(Collected data)
[Start of Attachment]

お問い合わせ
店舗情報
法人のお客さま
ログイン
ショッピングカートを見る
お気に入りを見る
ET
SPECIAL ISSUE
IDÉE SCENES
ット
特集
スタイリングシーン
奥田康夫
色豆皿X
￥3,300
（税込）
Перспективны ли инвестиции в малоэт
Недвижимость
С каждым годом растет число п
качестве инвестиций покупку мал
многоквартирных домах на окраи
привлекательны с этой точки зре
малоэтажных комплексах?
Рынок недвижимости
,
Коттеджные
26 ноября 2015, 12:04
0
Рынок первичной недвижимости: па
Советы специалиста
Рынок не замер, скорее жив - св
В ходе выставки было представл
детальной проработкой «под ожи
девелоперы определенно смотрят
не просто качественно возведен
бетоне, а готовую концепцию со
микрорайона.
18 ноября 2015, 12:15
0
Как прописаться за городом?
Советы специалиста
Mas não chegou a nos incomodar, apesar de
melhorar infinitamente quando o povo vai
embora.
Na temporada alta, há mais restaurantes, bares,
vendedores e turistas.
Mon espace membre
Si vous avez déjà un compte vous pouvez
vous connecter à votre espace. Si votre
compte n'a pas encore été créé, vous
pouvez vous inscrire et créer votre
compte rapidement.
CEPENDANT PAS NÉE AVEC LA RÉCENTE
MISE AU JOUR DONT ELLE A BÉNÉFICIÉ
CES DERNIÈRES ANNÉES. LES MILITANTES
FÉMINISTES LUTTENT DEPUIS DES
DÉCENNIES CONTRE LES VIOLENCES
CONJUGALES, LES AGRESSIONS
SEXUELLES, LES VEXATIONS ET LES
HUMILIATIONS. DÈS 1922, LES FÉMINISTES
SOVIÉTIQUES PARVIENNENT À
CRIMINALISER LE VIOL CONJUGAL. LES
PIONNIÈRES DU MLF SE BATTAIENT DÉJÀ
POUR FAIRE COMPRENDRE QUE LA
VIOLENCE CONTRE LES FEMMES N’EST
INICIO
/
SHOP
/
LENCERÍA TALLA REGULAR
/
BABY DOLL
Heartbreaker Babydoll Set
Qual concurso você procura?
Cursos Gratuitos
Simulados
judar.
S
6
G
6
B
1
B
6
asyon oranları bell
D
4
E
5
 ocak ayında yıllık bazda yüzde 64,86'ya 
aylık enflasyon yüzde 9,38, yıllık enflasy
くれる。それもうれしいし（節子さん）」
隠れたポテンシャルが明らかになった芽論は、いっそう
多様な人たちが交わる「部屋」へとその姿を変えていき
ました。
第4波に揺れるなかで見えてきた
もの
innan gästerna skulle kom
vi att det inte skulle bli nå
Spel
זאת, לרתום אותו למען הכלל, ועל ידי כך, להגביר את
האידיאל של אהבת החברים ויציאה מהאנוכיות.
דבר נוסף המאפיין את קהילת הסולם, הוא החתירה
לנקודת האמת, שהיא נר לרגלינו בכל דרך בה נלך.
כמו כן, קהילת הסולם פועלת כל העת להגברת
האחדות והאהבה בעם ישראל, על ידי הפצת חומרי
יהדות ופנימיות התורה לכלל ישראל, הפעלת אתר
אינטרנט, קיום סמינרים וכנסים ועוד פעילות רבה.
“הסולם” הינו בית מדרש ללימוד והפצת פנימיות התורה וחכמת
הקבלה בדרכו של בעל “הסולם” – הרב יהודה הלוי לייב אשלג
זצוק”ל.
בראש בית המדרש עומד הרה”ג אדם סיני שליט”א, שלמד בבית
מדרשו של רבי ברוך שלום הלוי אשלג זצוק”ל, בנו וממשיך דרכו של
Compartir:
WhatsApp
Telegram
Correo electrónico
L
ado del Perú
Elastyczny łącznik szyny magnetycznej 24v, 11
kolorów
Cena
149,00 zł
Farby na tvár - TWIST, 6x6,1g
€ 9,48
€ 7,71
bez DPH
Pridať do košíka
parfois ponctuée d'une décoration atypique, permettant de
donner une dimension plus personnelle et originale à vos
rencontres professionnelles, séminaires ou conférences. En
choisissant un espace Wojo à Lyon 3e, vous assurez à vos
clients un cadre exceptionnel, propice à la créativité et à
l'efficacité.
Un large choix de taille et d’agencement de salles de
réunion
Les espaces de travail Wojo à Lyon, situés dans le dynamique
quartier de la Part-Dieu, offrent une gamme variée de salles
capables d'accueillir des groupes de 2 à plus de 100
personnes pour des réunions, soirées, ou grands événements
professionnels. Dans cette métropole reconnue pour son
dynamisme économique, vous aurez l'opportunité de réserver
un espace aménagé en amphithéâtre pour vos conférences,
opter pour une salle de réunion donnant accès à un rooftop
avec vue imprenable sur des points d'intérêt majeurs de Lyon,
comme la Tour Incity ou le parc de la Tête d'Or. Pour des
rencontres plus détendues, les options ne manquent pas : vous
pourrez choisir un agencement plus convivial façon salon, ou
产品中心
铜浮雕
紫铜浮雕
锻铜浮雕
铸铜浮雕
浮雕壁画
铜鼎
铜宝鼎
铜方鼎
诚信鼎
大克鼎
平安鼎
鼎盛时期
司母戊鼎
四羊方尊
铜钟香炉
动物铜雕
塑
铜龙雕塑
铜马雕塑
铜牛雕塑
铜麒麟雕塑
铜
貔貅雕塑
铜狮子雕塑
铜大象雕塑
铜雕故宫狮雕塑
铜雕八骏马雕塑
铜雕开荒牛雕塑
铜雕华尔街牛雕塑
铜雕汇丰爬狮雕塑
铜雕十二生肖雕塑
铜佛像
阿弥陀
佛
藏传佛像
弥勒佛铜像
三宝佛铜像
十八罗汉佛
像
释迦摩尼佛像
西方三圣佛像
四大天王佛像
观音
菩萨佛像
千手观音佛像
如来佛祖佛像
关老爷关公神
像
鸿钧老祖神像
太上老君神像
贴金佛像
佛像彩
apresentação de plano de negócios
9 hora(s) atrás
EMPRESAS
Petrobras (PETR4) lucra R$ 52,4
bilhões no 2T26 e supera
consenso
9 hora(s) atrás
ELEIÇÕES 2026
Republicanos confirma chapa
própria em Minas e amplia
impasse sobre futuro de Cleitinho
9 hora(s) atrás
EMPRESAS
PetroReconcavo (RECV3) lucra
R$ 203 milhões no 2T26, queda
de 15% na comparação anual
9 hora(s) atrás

[End of Attachment]

Problem to solve
Please give an exact copy of the lines above, beginning with the line containing "לנקודת האמת, שהיא נר לרגלינו בכל דרך בה נלך." and running through the line containing "בראש בית המדרש", and of no other lines.

Exercise answer
לנקודת האמת, שהיא נר לרגלינו בכל דרך בה נלך.
כמו כן, קהילת הסולם פועלת כל העת להגברת
האחדות והאהבה בעם ישראל, על ידי הפצת חומרי
יהדות ופנימיות התורה לכלל ישראל, הפעלת אתר
אינטרנט, קיום סמינרים וכנסים ועוד פעילות רבה.
“הסולם” הינו בית מדרש ללימוד והפצת פנימיות התורה וחכמת
הקבלה בדרכו של בעל “הסולם” – הרב יהודה הלוי לייב אשלג
זצוק”ל.
בראש בית המדרש עומד הרה”ג אדם סיני שליט”א, שלמד בבית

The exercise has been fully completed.